▶ WHAT YOU HAVE TO DO: Go through the data below and return each line containing the word "Verkauf".

⁂

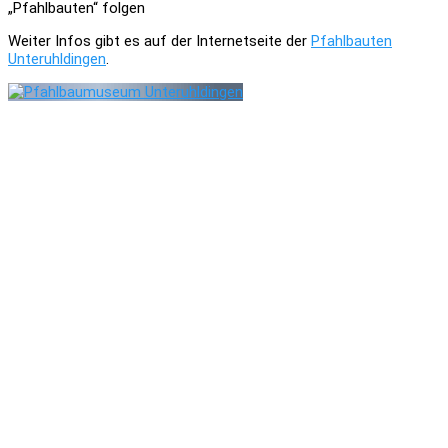
„Pfahlbauten“ folgen
Weiter Infos gibt es auf der Internetseite der
Pfahlbauten
Unteruhldingen
.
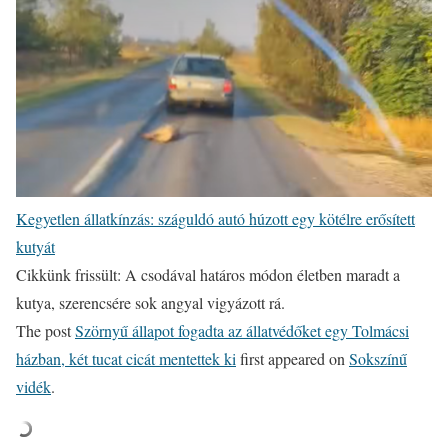
Kegyetlen állatkínzás: száguldó autó húzott egy kötélre erősített
kutyát
Cikkünk frissült: A csodával határos módon életben maradt a
kutya, szerencsére sok angyal vigyázott rá.
The post
Szörnyű állapot fogadta az állatvédőket egy Tolmácsi
házban, két tucat cicát mentettek ki
first appeared on
Sokszínű
vidék
.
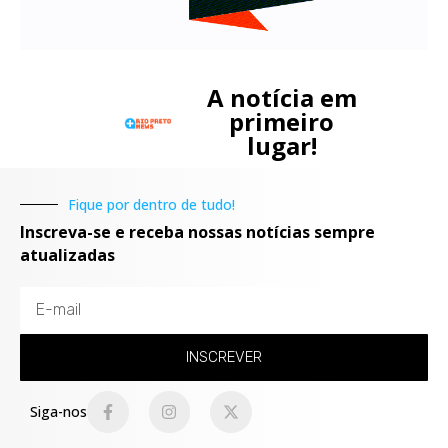
A notícia em
primeiro
lugar!
Fique por dentro de tudo!
Inscreva-se e receba nossas notícias sempre
atualizadas
INSCREVER
Siga-nos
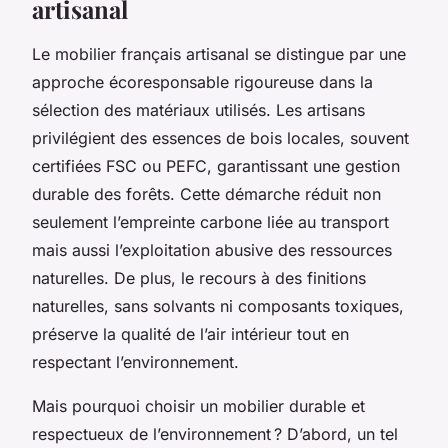
artisanal
Le mobilier français artisanal se distingue par une
approche écoresponsable rigoureuse dans la
sélection des matériaux utilisés. Les artisans
privilégient des essences de bois locales, souvent
certifiées FSC ou PEFC, garantissant une gestion
durable des forêts. Cette démarche réduit non
seulement l’empreinte carbone liée au transport
mais aussi l’exploitation abusive des ressources
naturelles. De plus, le recours à des finitions
naturelles, sans solvants ni composants toxiques,
préserve la qualité de l’air intérieur tout en
respectant l’environnement.
Mais pourquoi choisir un mobilier durable et
respectueux de l’environnement ? D’abord, un tel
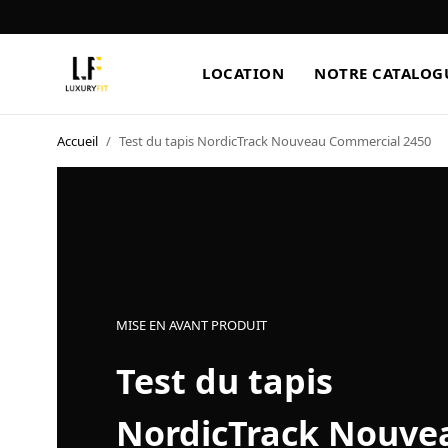
LOCATION
NOTRE CATALOG
Accueil
/
Test du tapis NordicTrack Nouveau Commercial 2450
LOCATION
NOTRE CATALOGUE
BLOG
A PROPOS
MISE EN AVANT PRODUIT
CONTACT
Test du tapis
NordicTrack Nouve
Blog
Boutique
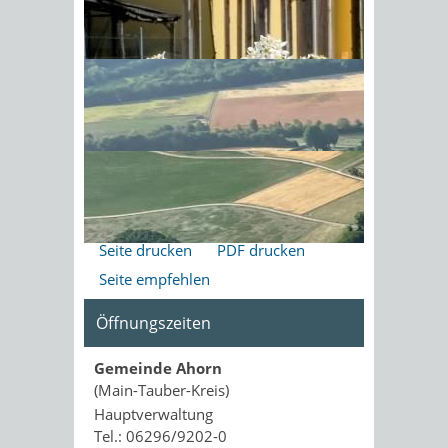
Verkauf gegen Renten
Verkauf gegen dauernde Last
Sonnenschein am Morgen im
Übertragung gegen
Ahornwald
Nießbrauchsvorbehalt
Pacht
Freigabevermerk
09.05.2022 Wirtschaftsministerium
Baden-Württemberg
Seite drucken
PDF drucken
Seite empfehlen
Öffnungszeiten
Gemeinde Ahorn
(Main-Tauber-Kreis)
Hauptverwaltung
Tel.: 06296/9202-0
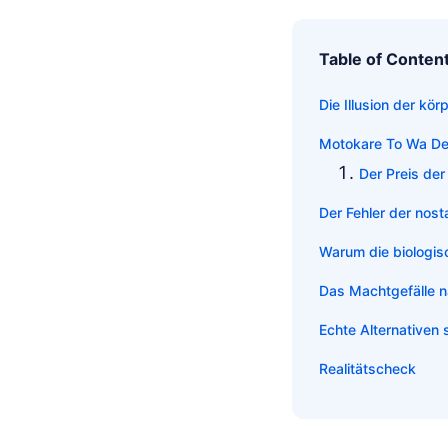
Table of Conten
Die Illusion der kö
Motokare To Wa Dek
Der Preis der
Der Fehler der nost
Warum die biologis
Das Machtgefälle 
Echte Alternativen 
Realitätscheck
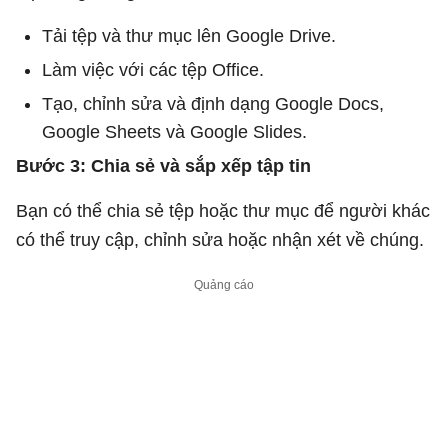
Tải tệp và thư mục lên Google Drive.
Làm việc với các tệp Office.
Tạo, chỉnh sửa và định dạng Google Docs,
Google Sheets và Google Slides.
Bước 3: Chia sẻ và sắp xếp tập tin
Bạn có thể chia sẻ tệp hoặc thư mục để người khác
có thể truy cập, chỉnh sửa hoặc nhận xét về chúng.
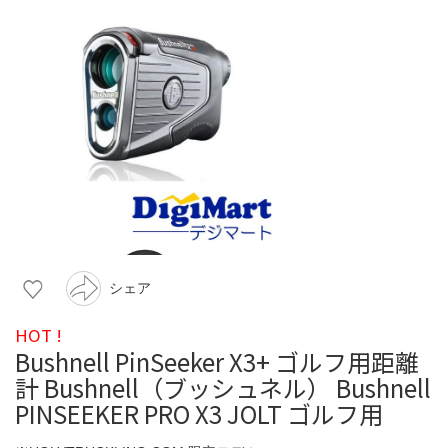
シェア
HOT !
Bushnell PinSeeker X3+ ゴルフ用距離
計 Bushnell（ブッシュネル） Bushnell
PINSEEKER PRO X3 JOLT ゴルフ用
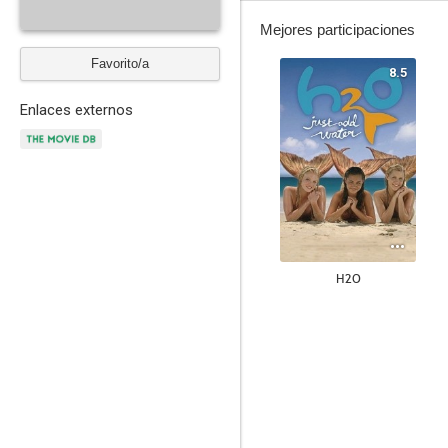
Mejores participaciones
Favorito/a
8.5
Enlaces externos
H2O
6.9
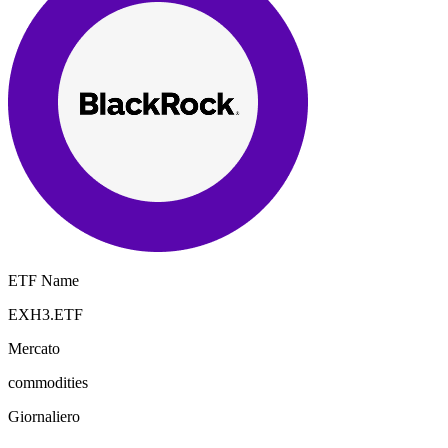
ETF Name
EXH3.ETF
Mercato
commodities
Giornaliero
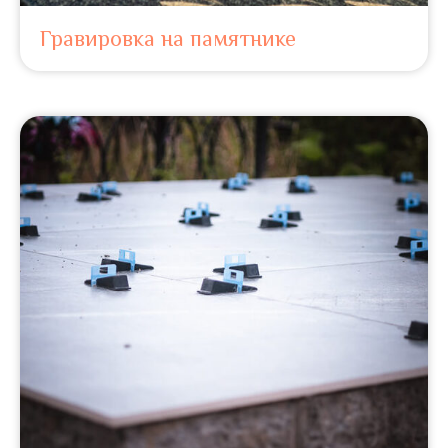
Гравировка на памятнике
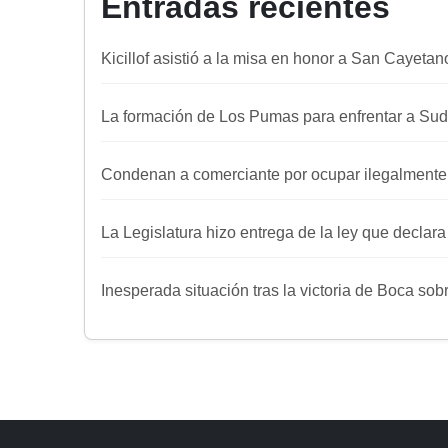
Entradas recientes
Kicillof asistió a la misa en honor a San Cayetan
La formación de Los Pumas para enfrentar a Sud
Condenan a comerciante por ocupar ilegalmente
La Legislatura hizo entrega de la ley que declar
Inesperada situación tras la victoria de Boca sob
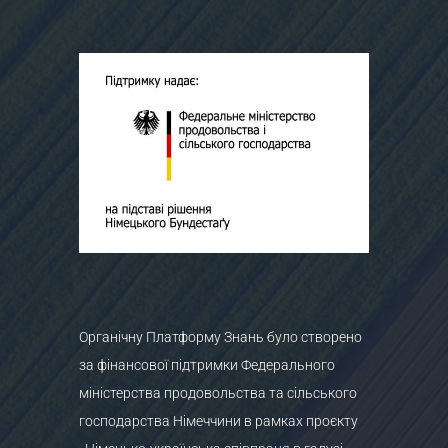
Органічну Платформу Знань було створено
за фінансової підтримки Федерального
міністерства продовольства та сільського
господарства Німеччини в рамках проєкту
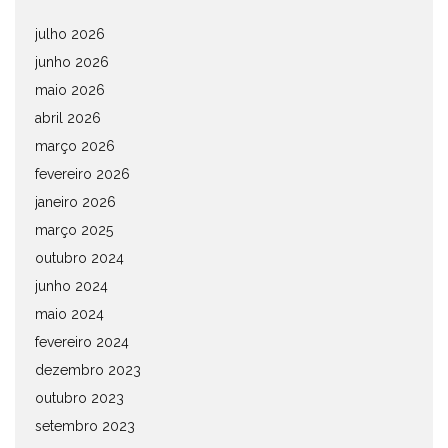
julho 2026
junho 2026
maio 2026
abril 2026
março 2026
fevereiro 2026
janeiro 2026
março 2025
outubro 2024
junho 2024
maio 2024
fevereiro 2024
dezembro 2023
outubro 2023
setembro 2023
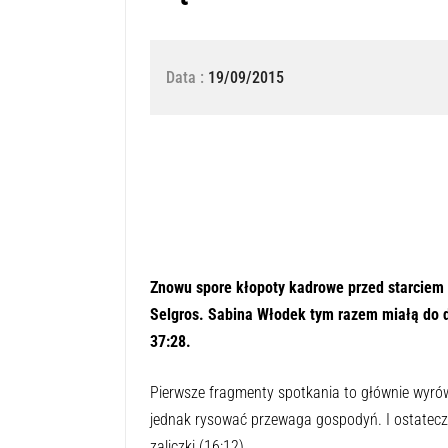
Data :
19/09/2015
Naciśnij przycisk odtwarzania, aby
0:00
Znowu spore kłopoty kadrowe przed starciem 
Selgros. Sabina Włodek tym razem miałą do d
37:28.
Pierwsze fragmenty spotkania to głównie wyrów
jednak rysować przewaga gospodyń. I ostatecz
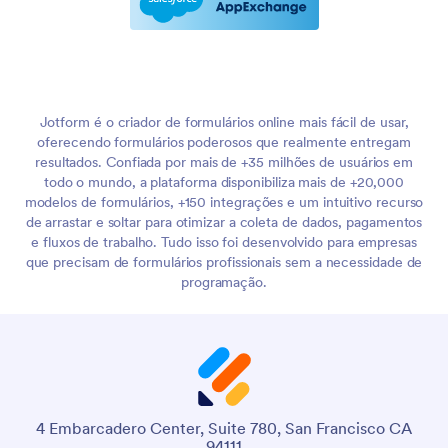
Jotform é o criador de formulários online mais fácil de usar,
oferecendo formulários poderosos que realmente entregam
resultados. Confiada por mais de +35 milhões de usuários em
todo o mundo, a plataforma disponibiliza mais de +20,000
modelos de formulários, +150 integrações e um intuitivo recurso
de arrastar e soltar para otimizar a coleta de dados, pagamentos
e fluxos de trabalho. Tudo isso foi desenvolvido para empresas
que precisam de formulários profissionais sem a necessidade de
programação.
4 Embarcadero Center, Suite 780, San Francisco CA
94111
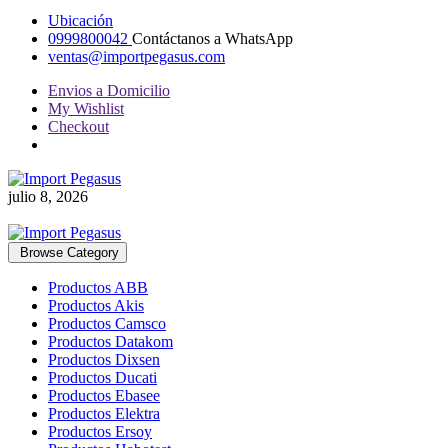
Ubicación
0999800042
Contáctanos a WhatsApp
ventas@importpegasus.com
Envios a Domicilio
My Wishlist
Checkout
julio 8, 2026
Browse Category
Productos ABB
Productos Akis
Productos Camsco
Productos Datakom
Productos Dixsen
Productos Ducati
Productos Ebasee
Productos Elektra
Productos Ersoy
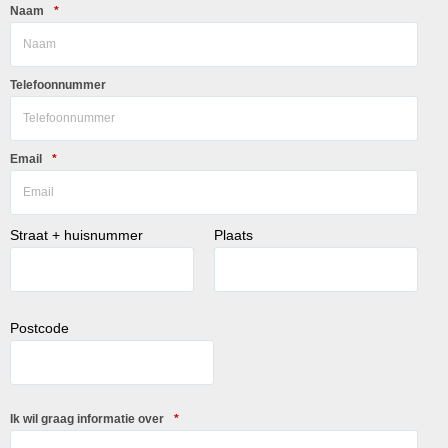
Naam
*
Telefoonnummer
Email
*
Straat + huisnummer
Plaats
Postcode
Ik wil graag informatie over
*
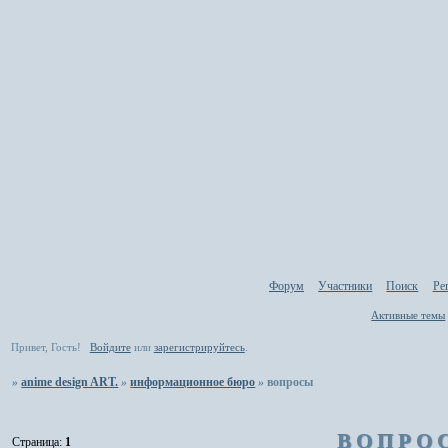
Форум
Участники
Поиск
Ре
Активные темы
Привет, Гость!
Войдите
или
зарегистрируйтесь
.
»
anime design ART.
»
информационное бюро
»
вопросы
ВОПРО
Страница:
1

⁂

▶ EXERCISE RESULT:
Verkauf gegen Renten
Verkauf gegen dauernde Last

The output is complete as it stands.